# Having ISPs Fight Piracy Could Cost More Than Claimed 'Losses' From Piracy



## RootbeaR (Dec 9, 2006)

"While I'm sure defenders of kicking people off the internet will quibble with the numbers, ISPs are pointing out that the cost of implementing Lord Mandelson's plan to have ISPs police the internet for file sharing, will cost the industry significantly more than the music industry claims it's losing to "piracy." Even if you accept that the ISPs may be exaggerating the cost, we already know for a fact that BPI massively exaggerates its loss numbers. So if you cut back the ISP estimates significantly, the overall cost is still likely to be much higher. Meanwhile, we're still waiting for anyone to explain how kicking people off the internet gets more people to buy stuff.

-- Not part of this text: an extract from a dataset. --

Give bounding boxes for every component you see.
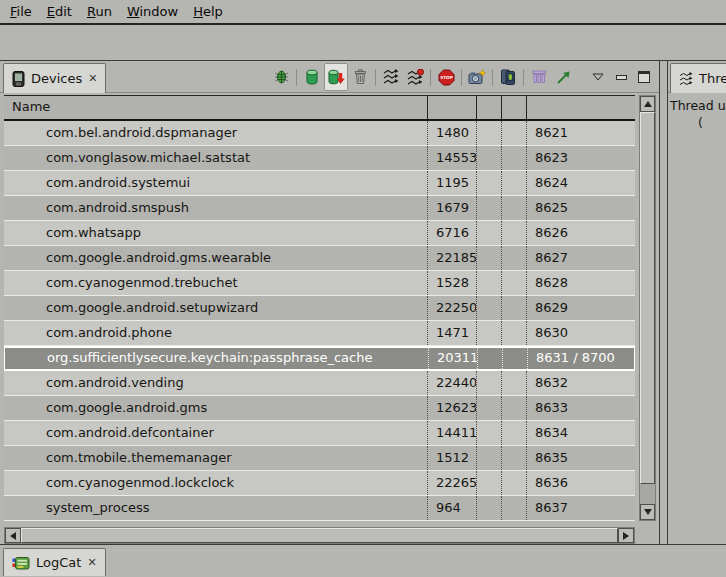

It's difficult to see how anyone could support this plan if they've actually put more than two seconds into thinking about it."
http://techdirt.com/articles/20090922/1357376284.shtml


----------



## Stoner (Oct 26, 2002)

> Having ISPs Fight Piracy Could Cost More Than Claimed 'Losses' From Piracy


That is going to be a problem.
Hopefully, technology will provide a suitable answer that reduces all the online stealing with out penalizing the innocent users.



> Meanwhile, we're still waiting for anyone to explain how kicking people off the internet gets more people to buy stuff. ...........


The scare factor should be enough to stop the massive stealing....but there has to be enforcement that's effective and of course , fair.
From the BBC link I posted in one of your other posts .....it looks like music album sales are actually reduced by such large scale stealing rather than the claims of sales being boosted.
No doubt the same with movies and software, too.


----------



## RootbeaR (Dec 9, 2006)

Stoner said:


> Hopefully, technology will provide a suitable answer that reduces all the online stealing with out penalizing the innocent users.


For once we agree on something.

I'll be away from the boards for awhile. Need to check and see if something is frozen.


----------